The cafeteria lines get backed up easily with students having to type their lunch numbers in. There are now scanners next to the pin pads, and as of next year students will have to scan their student ID in order to get lunch. This along with other benefits are expected to come through these lanyards.

“In our cafeteria we are going to have it to where kids can scan their IDs,” Assistant principal Andrew Ashcraft said. “…Will it help with those other things, being able to ID students or tell really quickly whether they’re a freshman, sophomore, junior or senior, based on their lanyard colour? Yeah it would be helpful, that’s a secondary benefit of it.”

According to assistant principal Andrew Ashcraft, the lines in the cafeteria are predicted to move much faster with being able to scan the school IDs instead of waiting for others to type in their pin number.

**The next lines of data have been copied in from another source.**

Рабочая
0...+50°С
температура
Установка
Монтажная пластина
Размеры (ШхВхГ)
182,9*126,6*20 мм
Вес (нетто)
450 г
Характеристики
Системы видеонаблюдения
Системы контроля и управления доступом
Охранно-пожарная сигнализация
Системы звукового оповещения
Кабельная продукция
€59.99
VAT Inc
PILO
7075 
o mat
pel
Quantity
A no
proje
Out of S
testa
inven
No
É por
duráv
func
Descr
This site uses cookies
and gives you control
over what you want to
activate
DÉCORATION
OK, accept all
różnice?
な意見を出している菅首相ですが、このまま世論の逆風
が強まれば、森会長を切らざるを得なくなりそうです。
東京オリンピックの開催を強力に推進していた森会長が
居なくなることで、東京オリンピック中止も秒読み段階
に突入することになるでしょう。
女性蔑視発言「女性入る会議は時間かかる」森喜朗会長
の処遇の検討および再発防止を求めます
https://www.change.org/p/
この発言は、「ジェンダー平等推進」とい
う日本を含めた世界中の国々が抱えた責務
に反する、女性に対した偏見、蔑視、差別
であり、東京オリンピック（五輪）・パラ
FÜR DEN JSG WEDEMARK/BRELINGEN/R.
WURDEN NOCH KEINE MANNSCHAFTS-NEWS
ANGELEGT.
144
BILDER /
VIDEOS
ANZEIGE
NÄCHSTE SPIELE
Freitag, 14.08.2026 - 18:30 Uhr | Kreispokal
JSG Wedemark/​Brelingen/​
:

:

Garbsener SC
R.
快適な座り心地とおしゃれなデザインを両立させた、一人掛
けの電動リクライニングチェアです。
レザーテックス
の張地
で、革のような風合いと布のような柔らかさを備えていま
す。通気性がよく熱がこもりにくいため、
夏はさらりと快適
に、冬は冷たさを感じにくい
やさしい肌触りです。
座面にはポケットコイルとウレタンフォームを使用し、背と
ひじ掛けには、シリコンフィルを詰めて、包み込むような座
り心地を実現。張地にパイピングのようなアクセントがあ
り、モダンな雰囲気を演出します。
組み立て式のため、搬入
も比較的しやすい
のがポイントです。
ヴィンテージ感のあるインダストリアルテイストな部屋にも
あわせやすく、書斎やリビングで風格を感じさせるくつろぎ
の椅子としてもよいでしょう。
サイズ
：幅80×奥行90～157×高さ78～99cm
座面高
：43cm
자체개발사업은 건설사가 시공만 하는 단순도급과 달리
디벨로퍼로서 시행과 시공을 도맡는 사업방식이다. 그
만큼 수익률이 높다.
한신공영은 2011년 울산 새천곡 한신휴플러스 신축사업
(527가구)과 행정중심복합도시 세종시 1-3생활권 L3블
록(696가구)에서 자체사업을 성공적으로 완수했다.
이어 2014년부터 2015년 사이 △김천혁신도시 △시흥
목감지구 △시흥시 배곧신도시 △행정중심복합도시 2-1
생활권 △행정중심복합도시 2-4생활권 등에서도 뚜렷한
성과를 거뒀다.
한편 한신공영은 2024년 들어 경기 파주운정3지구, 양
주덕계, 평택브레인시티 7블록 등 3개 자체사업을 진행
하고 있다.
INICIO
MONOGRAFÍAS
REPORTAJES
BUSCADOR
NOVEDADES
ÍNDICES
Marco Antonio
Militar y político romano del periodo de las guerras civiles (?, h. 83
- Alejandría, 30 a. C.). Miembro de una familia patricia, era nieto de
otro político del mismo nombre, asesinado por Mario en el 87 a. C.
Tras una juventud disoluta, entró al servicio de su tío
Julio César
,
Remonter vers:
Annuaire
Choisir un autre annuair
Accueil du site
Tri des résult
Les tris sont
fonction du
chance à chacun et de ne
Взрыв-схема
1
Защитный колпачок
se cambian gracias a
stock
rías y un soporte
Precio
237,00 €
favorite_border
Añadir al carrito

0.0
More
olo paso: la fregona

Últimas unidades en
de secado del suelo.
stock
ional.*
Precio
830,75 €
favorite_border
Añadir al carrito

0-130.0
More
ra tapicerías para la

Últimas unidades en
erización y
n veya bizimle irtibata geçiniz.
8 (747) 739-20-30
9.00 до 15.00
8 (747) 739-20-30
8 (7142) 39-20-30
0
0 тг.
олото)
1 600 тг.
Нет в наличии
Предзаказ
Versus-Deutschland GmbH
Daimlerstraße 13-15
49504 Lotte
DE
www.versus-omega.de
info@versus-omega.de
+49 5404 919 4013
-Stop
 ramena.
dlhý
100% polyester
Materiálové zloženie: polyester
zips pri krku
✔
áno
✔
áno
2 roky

Safety issues in the school are more of a medium-sized problem, even though the main reason for this switch is to help the cafeteria become more organized and run faster, Ashcraft claims. The student IDs will have important information in the back of them, like the attendance number, the main office number, and possibly the bullying hotline.

“I don’t want to make our school adult like and strict,” Ashcraft said.

Math teacher Kathleen Kundel thinks that wearing the IDs is a good idea because it will make it easier to identify whether or not someone is supposed to be in the building or not. Kundel also says that she personally likes having the lanyard on at all times because she can keep her keys on her at all times. This could be more beneficial to the teachers that catch students in the hallway that are doing things they aren’t supposed to. If they have their lanyard on it’ll be easier to identify them according to Kundel.

“If I see someone in the hallway doing something they aren’t supposed to, I don’t have to ask them what their name is I can probably see their name on their badge,” Kundel said.

To help enforce this rule, if a student were to not wear their lanyard at all during the day they wouldn’t be able to get lunch because they would have to scan their ID. The only way a student would be able to get lunch would be if they got a lanyard from the office. In addition, a student would be marked as insubordinate if they refuse to wear it at all, according to principal Brian Knight. The lanyard colors will be based on the cardinal’s colors, red, white and black and will each class will have a different color.

“I would hope that when we continue on, this becomes kind of a habit that everyone gets into,” Knight said.